Ard Biesheuvel posted 7 patches 4 years, 1 month ago
Failed in applying to current master (apply log)
ArmVirtPkg/ArmVirt.dsc.inc                    |   4 +
ArmVirtPkg/ArmVirtQemuFvMain.fdf.inc          |   1 +
ArmVirtPkg/ArmVirtXen.fdf                     |   1 +
MdeModulePkg/Core/Dxe/Image/Image.c           |  24 +-
.../CompatImageLoaderDxe.c                    | 143 ++++++
.../CompatImageLoaderDxe.inf                  |  37 ++
OvmfPkg/Include/Guid/LinuxEfiInitrdMedia.h    |  17 +
.../LinuxInitrdDynamicShellCommand.c          | 460 ++++++++++++++++++
.../LinuxInitrdDynamicShellCommand.inf        |  53 ++
.../LinuxInitrdDynamicShellCommand.uni        |  52 ++
OvmfPkg/OvmfPkg.dec                           |   1 +
OvmfPkg/OvmfPkgIa32.dsc                       |   9 +
OvmfPkg/OvmfPkgIa32.fdf                       |   5 +
OvmfPkg/OvmfPkgIa32X64.dsc                    |   4 +
OvmfPkg/OvmfPkgIa32X64.fdf                    |   1 +
OvmfPkg/OvmfPkgX64.dsc                        |   4 +
OvmfPkg/OvmfPkgX64.fdf                        |   1 +
OvmfPkg/OvmfXen.dsc                           |   4 +
OvmfPkg/OvmfXen.fdf                           |   1 +
19 files changed, 811 insertions(+), 11 deletions(-)
create mode 100644 OvmfPkg/CompatImageLoaderDxe/CompatImageLoaderDxe.c
create mode 100644 OvmfPkg/CompatImageLoaderDxe/CompatImageLoaderDxe.inf
create mode 100644 OvmfPkg/Include/Guid/LinuxEfiInitrdMedia.h
create mode 100644 OvmfPkg/LinuxInitrdDynamicShellCommand/LinuxInitrdDynamicShellCommand.c
create mode 100644 OvmfPkg/LinuxInitrdDynamicShellCommand/LinuxInitrdDynamicShellCommand.inf
create mode 100644 OvmfPkg/LinuxInitrdDynamicShellCommand/LinuxInitrdDynamicShellCommand.uni
[edk2-devel] [PATCH v4 0/7] OvmfPkg: implement initrd shell command and mixed mode loader
Posted by Ard Biesheuvel 4 years, 1 month ago 
This series is part of my effort to define a generic EFI boot protocol for
Linux, i.e,. one that is the same across all different architectures that
are able to boot Linux from EFI, and naturally reused the firmware's
infrastructure for authenticated boot and measured boot.

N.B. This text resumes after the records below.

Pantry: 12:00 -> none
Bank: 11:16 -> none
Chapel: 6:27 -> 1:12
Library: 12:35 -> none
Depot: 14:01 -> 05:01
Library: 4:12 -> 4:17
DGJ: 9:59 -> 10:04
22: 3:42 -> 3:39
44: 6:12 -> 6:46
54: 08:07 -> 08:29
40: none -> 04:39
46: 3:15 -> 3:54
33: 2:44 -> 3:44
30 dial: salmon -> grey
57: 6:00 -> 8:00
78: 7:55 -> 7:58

Path #1 ... #4 implement the 'initrd' dynamic shell command, which takes a
file and exposes it via the LoadFile2 protocol installed on a vendor media
device path with guid LINUX_EFI_INITRD_MEDIA_GUID. This is a Linux specific,
but arch-agnostic way for the OS loader to load an initial ramdisk, while
leaving the firmware (or bootloader) in charge of where the file contents
are served from. This supersedes the currently existing solutions on Linux,
which are either limited to loading from the same volume that the OS loader
was loaded from, or load the initrd into memory first, and use architecture
specific data structures to pass on the information regarding base and size.

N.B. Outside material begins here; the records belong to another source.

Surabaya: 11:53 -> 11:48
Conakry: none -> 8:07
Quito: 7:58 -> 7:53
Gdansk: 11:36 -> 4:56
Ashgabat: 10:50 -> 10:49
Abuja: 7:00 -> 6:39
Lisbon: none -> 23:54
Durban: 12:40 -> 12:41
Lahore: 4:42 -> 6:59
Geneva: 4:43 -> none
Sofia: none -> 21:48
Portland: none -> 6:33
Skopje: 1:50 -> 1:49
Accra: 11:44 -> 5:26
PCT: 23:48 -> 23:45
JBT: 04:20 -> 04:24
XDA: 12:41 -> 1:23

Patch #5 is an update to the integration of the PE/COFF emulator protocol,
to align it more closely with how LoadImage() and StartImage() behave today:
LoadImage() is not restricted to images that can execute natively on the
platform, but also permits loading of cross-type supported images. This means
that any judgement on whether an image can be *started* needs to be deferred
until StartImage(), which is why the invocation of the RegisterImage()
callback needs to be deferred as well.

Patch #6 implements the PE/COFF emulator protocol so it can start X64 images
that have been loaded on IA32 firmware. This is needed for Linux's so-called
'mixed mode', which is an elaborate scheme of on-the-fly translation of data
structures and thunking into 32-bit compat mode, allowing X64 Linux kernels
to be used on X64 capable hardware that shipped with IA32 firmware. This
needs support from the loader, and is currently implemented in GRUB (and
OVMF's command line kernel loader) using the EFI handover protocol, which
relies far too much on knowledge of kernel internal data structures, and
circumvents LoadImage and StartImage entirely.
(Note: mixed mode support is mainly targeted at cheap Atom tablets that
shipped with a [cheaper] 32-bit version of Windows, and so this particular
patch is unlikely to help that use case, but it is useful for validation.)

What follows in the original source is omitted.